FAJAR.CO.ID -- Dengan harga per kilogram bisa mencapai Rp120 ribu, ladang di tepi jalan desa tak ubahnya ”tambang emas.”
Bahkan, pada malam hari, demi lombok yang harganya kian ”pedas”, para pemilik lahan rela tidur di gubuk dan tepi jalan untuk mengantisipasi aksi pencurian yang juga kian macam-macam.
Otomatis, siang–malam ladang tersebut mesti dijaga dari tangan-tangan jahil.
”Apalagi, jelang panen atau ketika tanaman sudah tua, pemilik dan keluarganya harus menjaga ketat,” kata Mafhtuhin, salah seorang petani cabai di Desa/Kecamatan Grabagan, Kabupaten Tuban, Jawa Timur, kepada Jawa Pos Radar Tuban.

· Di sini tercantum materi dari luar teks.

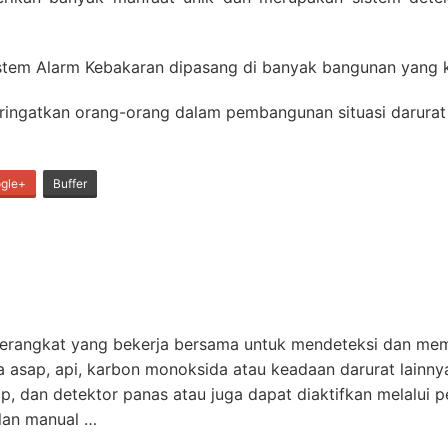
 sistem Alarm Kebakaran dipasang di banyak bangunan yang ki
ngatkan orang-orang dalam pembangunan situasi darurat t
gle+
Buffer
 perangkat yang bekerja bersama untuk mendeteksi dan me
da asap, api, karbon monoksida atau keadaan darurat lainnya
ap, dan detektor panas atau juga dapat diaktifkan melalui p
ilan manual …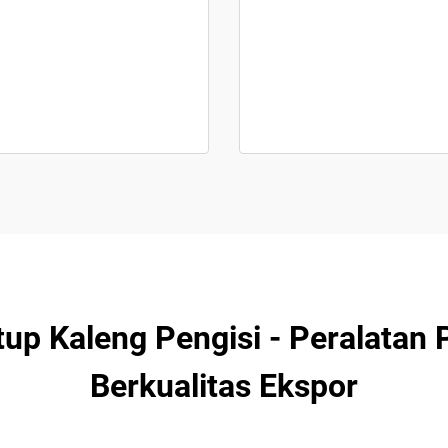
up Kaleng Pengisi - Peralatan 
Berkualitas Ekspor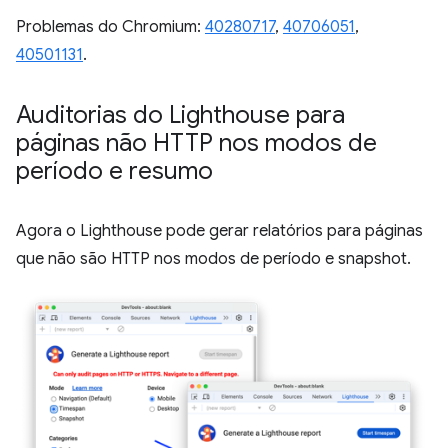
Problemas do Chromium:
40280717
,
40706051
,
40501131
.
Auditorias do Lighthouse para
páginas não HTTP nos modos de
período e resumo
Agora o Lighthouse pode gerar relatórios para páginas
que não são HTTP nos modos de período e snapshot.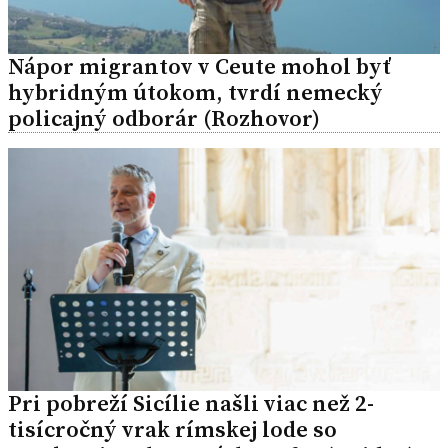
Nápor migrantov v Ceute mohol byť
hybridným útokom, tvrdí nemecký
policajný odborár (Rozhovor)
Pri pobreží Sicílie našli viac než 2-
tisícročný vrak rímskej lode so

Grabagan dikenal sebagai salah satu sentra cabai atau lombok, si ”emas merah” yang harganya pada tiga bulan terakhir terus melonjak, bahkan sampai mengalahkan harga daging sapi per kilogram. Dan, diperkirakan harganya terus tinggi selama periode Ramadan dan Lebaran dalam dua bulan ke depan.
Di Desa Grabagan, sebagian besar tegalan cabai berada di tepi jalan desa. Bahkan, sebagian tanaman berimpitan dengan jalan. Inilah yang membuat para petani khawatir. Sebab, pernah terjadi beberapa kali pencurian. Para petani atau pemilik lahan pun melakukan penjagaan siang hingga malam, nyaris 24 jam.
Hal serupa dilakukan di ladang-ladang cabai di berbagai daerah. Di Desa Cinandang, Kecamatan Dawarblandong, Kabupaten Mojokerto, Jawa Timur, misalnya. Jito, warga Cinandang, mengungkapkan bahwa kebiasaan bermalam di sawah berlangsung mendekati masa panen raya pertama. Langkah itu dilakukan karena sering ditemukan tanaman cabai yang dibabat orang. Selain itu, buah cabai yang siap matang kerap hilang dari pohonnya. ”Modelnya maling itu, ada yang (tanaman cabai) dibabati (ditebas habis). Ada juga yang dipetik,” ungkap Jito kepada Jawa Pos Radar Mojokerto.